As a software architect, are you able to legitimately demonstrate Secure Software Development Practices (SSDP) expertise? The Certified SCA Architect (CSCAA) is an individual certification that provides objective evidence of your SSDP skills to employers, clients, and other stakeholders that rely on your work to architect and maintain secure applications and systems.
As a software architect, are you able to legitimately demonstrate Secure Software Development Practices (SSDP) expertise? The Certified SCA Architect (CSCAA) is an individual certification intended to provide you with objective evidence of your SSDP skills to employers, clients and other stakeholders that rely on your work to architect and maintain secure applications and systems.
The CSCAA certification leverages an online platform to test applicants on subject matter expertise that awards the applicant with a certification upon successfully passing a knowledge exam.
The CSCAA certification is specifically curated towards software providers that need a practical approach to demonstrate:
Software architects are expected to employ cyber resiliency constructs (e.g., goals, objectives, techniques, approaches and design principles), as well as the analytic and lifecycle processes, to tailor them to the technical, operational, and threat environments for which the architect's systems need to be engineered.
Work with stakeholders to ensure that security objectives, protection needs/concerns, security requirements, and associated validation methods are defined.
Develop security views and viewpoints of the system architecture and design — covering protection, performance, and behavioral characteristics.
Identify and assess susceptibilities and vulnerabilities to lifecycle hazards and adversities. Design proactive and reactive features to control asset loss.
Perform system security analyses and interpret results in support of decision-making for engineering trades and risk management.
Identify, quantify, and evaluate the costs and benefits of security features and functions to inform engineering and business decisions.
Apply lifecycle processes recursively, iteratively, concurrently, sequentially, or in parallel — to any system regardless of its size, complexity, purpose, scope, or environment.
The CSCAA knowledge exam is administered through an online platform with a proctored format. Test takers schedule their exam no earlier than 48 hours prior to the exam time.
The “open book” format reflects the reality of architectural work — software is rarely developed in a vacuum, and architects need to reference industry-recognized resources.
Materials include the SCA Body of Knowledge plus its referenced standards: NIST SP 800-218, NIST SP 800-160, EO 14028, OWASP Top Ten, and others.
Demonstrates a satisfactory understanding of the core concepts while maintaining a higher academic standard.
Fully online, Internet-based course. No face-to-face class meetings. Includes one (1) attempt at the knowledge exam.
The Certified SCA Architect (CSCAA) is evidence you can use to demonstrate competence and even compliance with requirements from EO 14028 for SSDP. The training and certification are performed through a Learning Management System (LMS) and upon passing the knowledge exam, your CSCAA certificate will be issued by Accredible to make it easy to share and boost your professional image.
Use this template to help justify the certification expense to your boss or supervisor.
As a professional architect, who is dedicated to adhering to industry-recognized secure development practices to both protect our organization and implement expected compliance requirements, please consider my proposal to earn a Certified SCA Architect (CSCAA) certification through the Secure Code Alliance (SCA).

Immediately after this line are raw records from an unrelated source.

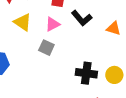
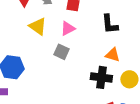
black L-shape: (82, 18) -> (110, 24), moved, turned 35
orange triangle: (114, 28) -> (113, 55), moved

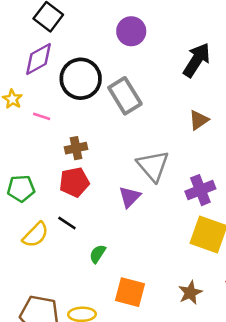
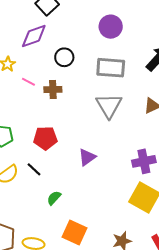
black circle: (81, 79) -> (64, 57), size x0.6
gray rectangle: (125, 96) -> (111, 68), moved, turned -64
brown cross: (76, 148) -> (53, 90), moved
gray triangle: (153, 166) -> (109, 106), moved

CSCAA certification is focused on demonstrating professional competence with Secure Software Development Practices (SSDP). In addition to our requirements from [NIST SP 800-53 / NIST SP 800-171 / CMMC / PCI DSS v4 / CIS v8 / ISO 27002] to perform secure coding practices, the mandates from Executive Order (EO) 14028 for software security requirements within the US Government's supply chain affect organizations like ours.

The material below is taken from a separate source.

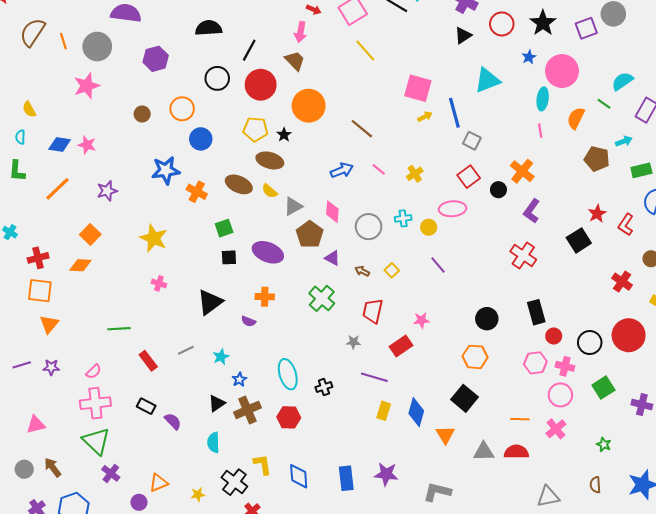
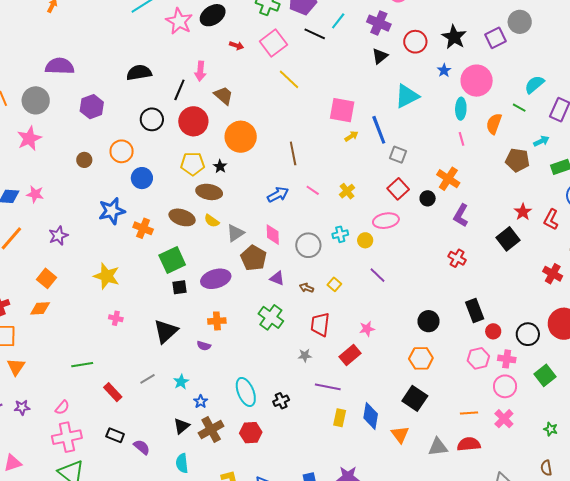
pink arrow: (300, 32) -> (200, 71), moved
brown line: (362, 129) -> (293, 153), turned 45
green square: (224, 228) -> (172, 260), size x1.5
purple ellipse: (268, 252) -> (216, 279), turned -32
red cross: (523, 256) -> (457, 258), size x0.7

We will need to demonstrate SSDP throughout the software lifecycle and be able to document how we reduce the number of vulnerabilities in released software, reduce the potential impact of the exploitation of undetected or unaddressed vulnerabilities, and address the root causes of vulnerabilities to prevent recurrences.
The CSCAA certification is specifically curated towards software providers that need a practical approach to demonstrate that personnel are appropriately addressing security threats and that the organization invests in the culture of cybersecurity and privacy.
There is no cost for travel since this is all computer-based training and testing. The cost for certification is $500 for CSCAA and that is valid for a period of three years. My certification is a smart investment of time and resources that will deliver real value to our organization.